AIM OF THE TASK: The data must be given again in full, with no line altered.

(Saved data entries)
━━━━━━━━━━━━━━━━━━━━━━━━━━━━━━

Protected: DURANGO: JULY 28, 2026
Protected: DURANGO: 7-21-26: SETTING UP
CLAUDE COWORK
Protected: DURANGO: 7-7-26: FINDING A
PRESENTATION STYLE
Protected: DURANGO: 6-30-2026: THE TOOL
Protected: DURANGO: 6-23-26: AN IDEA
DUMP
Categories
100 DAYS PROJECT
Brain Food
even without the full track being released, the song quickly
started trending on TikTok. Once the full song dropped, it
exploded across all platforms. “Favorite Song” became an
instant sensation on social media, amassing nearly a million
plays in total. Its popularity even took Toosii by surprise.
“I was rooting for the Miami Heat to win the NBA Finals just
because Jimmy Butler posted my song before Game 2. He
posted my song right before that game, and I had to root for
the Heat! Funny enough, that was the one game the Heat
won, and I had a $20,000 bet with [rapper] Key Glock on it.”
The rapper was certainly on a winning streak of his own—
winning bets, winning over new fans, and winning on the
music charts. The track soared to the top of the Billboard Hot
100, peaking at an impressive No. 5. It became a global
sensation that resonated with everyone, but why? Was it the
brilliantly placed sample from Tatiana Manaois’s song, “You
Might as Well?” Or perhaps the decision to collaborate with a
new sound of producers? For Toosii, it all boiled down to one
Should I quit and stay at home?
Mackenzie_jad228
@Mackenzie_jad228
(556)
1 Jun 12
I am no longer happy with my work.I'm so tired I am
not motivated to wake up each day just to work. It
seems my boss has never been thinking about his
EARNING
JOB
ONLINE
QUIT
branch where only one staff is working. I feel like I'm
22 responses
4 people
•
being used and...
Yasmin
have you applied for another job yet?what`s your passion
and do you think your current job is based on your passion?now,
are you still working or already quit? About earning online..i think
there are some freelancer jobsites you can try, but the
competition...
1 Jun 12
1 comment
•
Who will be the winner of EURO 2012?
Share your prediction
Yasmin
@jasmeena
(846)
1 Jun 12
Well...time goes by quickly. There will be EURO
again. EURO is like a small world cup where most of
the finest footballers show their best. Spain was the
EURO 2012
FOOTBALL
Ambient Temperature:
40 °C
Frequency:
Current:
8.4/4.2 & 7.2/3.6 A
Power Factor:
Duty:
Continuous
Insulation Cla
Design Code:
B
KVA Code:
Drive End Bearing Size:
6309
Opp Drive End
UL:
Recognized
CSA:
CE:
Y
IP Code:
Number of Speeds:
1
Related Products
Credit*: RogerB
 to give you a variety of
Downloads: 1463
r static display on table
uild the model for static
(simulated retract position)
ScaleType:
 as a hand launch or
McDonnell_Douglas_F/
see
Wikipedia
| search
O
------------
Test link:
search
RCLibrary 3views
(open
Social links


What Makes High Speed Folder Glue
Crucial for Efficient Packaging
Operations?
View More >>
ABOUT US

━━━━━━━━━━━━━━━━━━━━━━━━━━━━━━

ANSWER SECTION:
Protected: DURANGO: JULY 28, 2026
Protected: DURANGO: 7-21-26: SETTING UP
CLAUDE COWORK
Protected: DURANGO: 7-7-26: FINDING A
PRESENTATION STYLE
Protected: DURANGO: 6-30-2026: THE TOOL
Protected: DURANGO: 6-23-26: AN IDEA
DUMP
Categories
100 DAYS PROJECT
Brain Food
even without the full track being released, the song quickly
started trending on TikTok. Once the full song dropped, it
exploded across all platforms. “Favorite Song” became an
instant sensation on social media, amassing nearly a million
plays in total. Its popularity even took Toosii by surprise.
“I was rooting for the Miami Heat to win the NBA Finals just
because Jimmy Butler posted my song before Game 2. He
posted my song right before that game, and I had to root for
the Heat! Funny enough, that was the one game the Heat
won, and I had a $20,000 bet with [rapper] Key Glock on it.”
The rapper was certainly on a winning streak of his own—
winning bets, winning over new fans, and winning on the
music charts. The track soared to the top of the Billboard Hot
100, peaking at an impressive No. 5. It became a global
sensation that resonated with everyone, but why? Was it the
brilliantly placed sample from Tatiana Manaois’s song, “You
Might as Well?” Or perhaps the decision to collaborate with a
new sound of producers? For Toosii, it all boiled down to one
Should I quit and stay at home?
Mackenzie_jad228
@Mackenzie_jad228
(556)
1 Jun 12
I am no longer happy with my work.I'm so tired I am
not motivated to wake up each day just to work. It
seems my boss has never been thinking about his
EARNING
JOB
ONLINE
QUIT
branch where only one staff is working. I feel like I'm
22 responses
4 people
•
being used and...
Yasmin
have you applied for another job yet?what`s your passion
and do you think your current job is based on your passion?now,
are you still working or already quit? About earning online..i think
there are some freelancer jobsites you can try, but the
competition...
1 Jun 12
1 comment
•
Who will be the winner of EURO 2012?
Share your prediction
Yasmin
@jasmeena
(846)
1 Jun 12
Well...time goes by quickly. There will be EURO
again. EURO is like a small world cup where most of
the finest footballers show their best. Spain was the
EURO 2012
FOOTBALL
Ambient Temperature:
40 °C
Frequency:
Current:
8.4/4.2 & 7.2/3.6 A
Power Factor:
Duty:
Continuous
Insulation Cla
Design Code:
B
KVA Code:
Drive End Bearing Size:
6309
Opp Drive End
UL:
Recognized
CSA:
CE:
Y
IP Code:
Number of Speeds:
1
Related Products
Credit*: RogerB
 to give you a variety of
Downloads: 1463
r static display on table
uild the model for static
(simulated retract position)
ScaleType:
 as a hand launch or
McDonnell_Douglas_F/
see
Wikipedia
| search
O
------------
Test link:
search
RCLibrary 3views
(open
Social links


What Makes High Speed Folder Glue
Crucial for Efficient Packaging
Operations?
View More >>
ABOUT US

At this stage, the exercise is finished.